Pierre Bensusan – “Guitar and Voice

The way the guitar would want to sound if it played itself!

Friday, March 20, 2020 at 7:00 pm

C’Ville Coffee, Charlottesville



Pierre Bensusan



“Bensusan is very much his own animal. It’s like listening to a butterfly, to dappled sunshine coming through quaking aspens. His music flits and darts around like fish in a pool. And his compositions manage to encompass both the calmness of the pool and the flashing of the fish. It’s an entrancing, almost hypnotic thing to watch and hear, as he seems eager to share his journey, his light. I was struck by how the aim of each song was to be beautiful. Not witty, not avant-garde, not new, necessarily, but beautiful. A great craftsman plying his trade. A shepherd with his flock. As I left I felt all of a sudden that I’d been to temple after all. My own sort of temple, and by the end of the service I felt purified, cleansed, and ready for the new year.”
— Nyack News and Views (USA, Dan Cohen, Oct 4, 2015)

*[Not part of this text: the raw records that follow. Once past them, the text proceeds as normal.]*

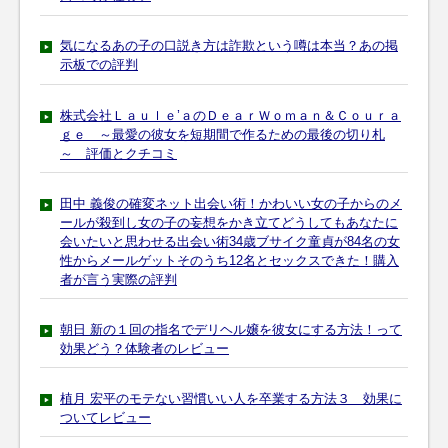
気になるあの子の口説き方は詐欺という噂は本当？あの掲
示板での評判
株式会社Ｌａｕｌｅ’ａのＤｅａｒＷｏｍａｎ＆Ｃｏｕｒａ
ｇｅ ～最愛の彼女を短期間で作るための最後の切り札
～ 評価とクチコミ
田中 義俊の確変ネット出会い術！かわいい女の子からのメ
ールが殺到し女の子の妄想をかき立てどうしてもあなたに
会いたいと思わせる出会い術34歳ブサイク童貞が84名の女
性からメールゲットそのうち12名とセックスできた！購入
者が言う実際の評判
朝日 新の１回の指名でデリヘル嬢を彼女にする方法！って
効果どう？体験者のレビュー
植月 宏平のモテない習慣いい人を卒業する方法３ 効果に
ついてレビュー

Winner of the Independent Music Award, in the Live Performance Album category for his latest triple live album “Encore” (2014), “Rose d’Or” of the Montreux Festival for his first album, “Près de Paris” (Switzerland, 1976), “Best World Music Guitar Player ” by the readers of Guitar Player Magazine (USA, 2008), Pierre Bensusan is recognized as one of the premier musicians of our time.

If “World Music” is music that pays tribute to the spirit of a collection of human beings through distinct rhythms, traditional instruments and harmonic colors, French-Algerian guitarist, singer and composer Pierre Bensusan can be recognized as one of the most eloquent and world musicians today.

Born in Oran, French-Algeria, in 1957, when France was decolonizing its Empire, Pierre Bensusan’s family moved to Paris when he was 4. He began formal studies on piano at the age of 7 and at 11 taught himself guitar. Influenced in those early days by the folk revival blooming in Britain, France and North America, Bensusan began first to explore his own diverse musical heritage and then moved to the horizons beyond.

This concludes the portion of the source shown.